“And you’ve been out without an overcoat! Henry, how could you? Well, I must get you into bed at once—instantly, or I shall have you down with pneumonia or something to-morrow!”
“Have they cleared off?” he repeated.
“Yes, of course,” she said.
“When are they coming back?” he asked.
“I don’t think they’ll come back,” she replied. “I think they’ve had enough. I think I’ve made them see that it’s best to leave well alone. Did you ever see such toast as that curate made?”
“Alice, I assure you,” he said, later—he was in a boiling bath—“I assure you it’s all a mistake, I’ve never seen the woman before.”
“Of course you haven’t,” she said calmingly. “Of course you haven’t.

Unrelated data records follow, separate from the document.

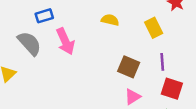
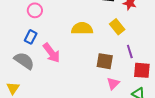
blue rectangle: (44, 16) -> (31, 37), turned -32
yellow semicircle: (110, 20) -> (82, 28), size x1.5

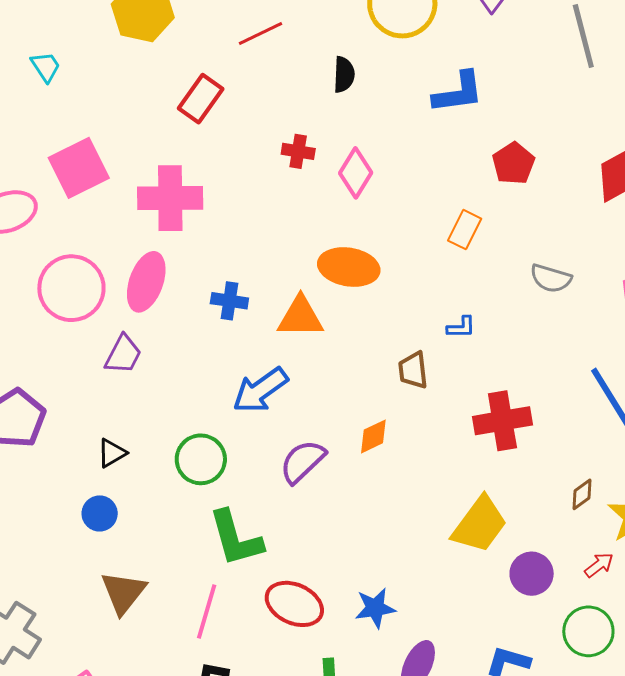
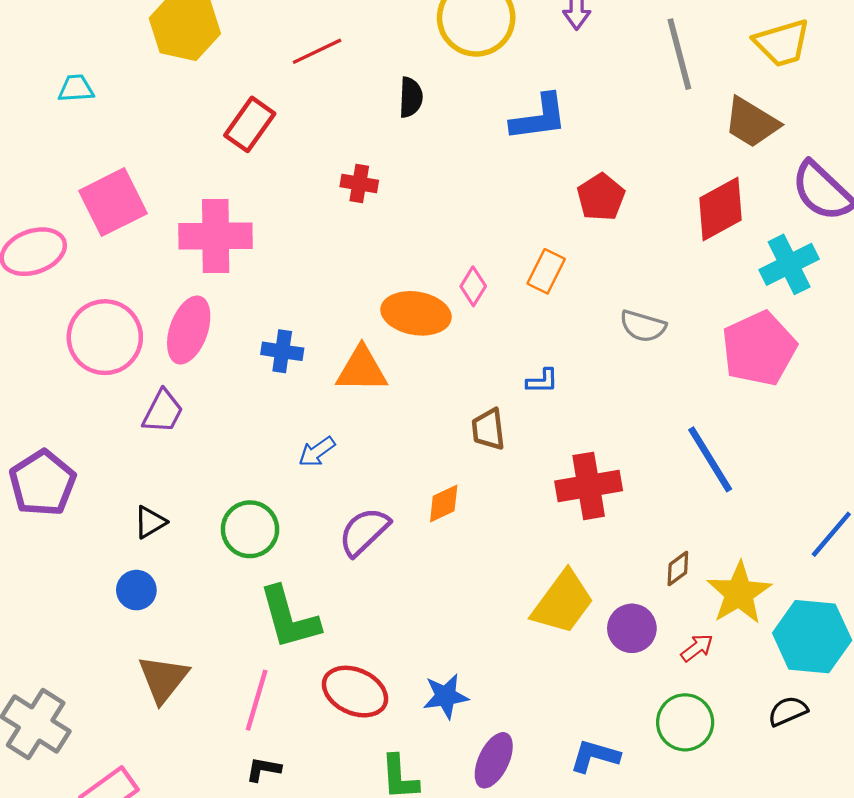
cyan trapezoid: (46, 67) -> (76, 88), turned -60
pink diamond: (356, 173) -> (473, 286), moved, size x0.7
blue arrow: (260, 390) -> (317, 452), size x0.6
purple circle: (532, 574) -> (632, 628), moved

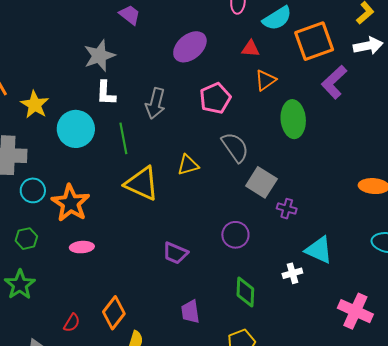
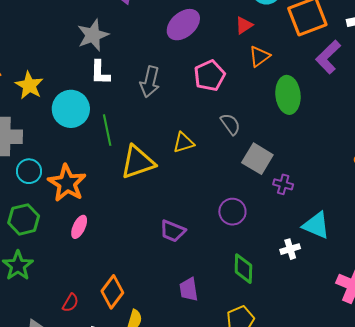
red triangle: (251, 49) -> (244, 25), turned -36
green line: (123, 138) -> (107, 130), moved
gray semicircle: (235, 147) -> (230, 124), size x0.7
yellow triangle: (142, 184) -> (138, 162), turned -42
green hexagon: (26, 239) -> (24, 219), size x1.4
pink ellipse: (82, 247) -> (79, 227), turned -60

Besides, even if you had, it serves her right. Every one could see she’s a nagging woman. And they seemed quite prosperous. They’re hysterical— that’s what’s the matter with them, all of them—except the eldest, the one that never spoke. I rather liked him.”
“But I haven’t!” he reiterated, splashing his positive statement into the water.
“My dear, I know you haven’t.”
But he guessed that she was humouring him. He guessed that she was determined to keep him at all costs. And he had a disconcerting glimpse of the depths of utter unscrupulousness that sometimes disclose themselves in the mind of a good and loving woman.
“Only I hope there won’t be any more of them!” she added dryly.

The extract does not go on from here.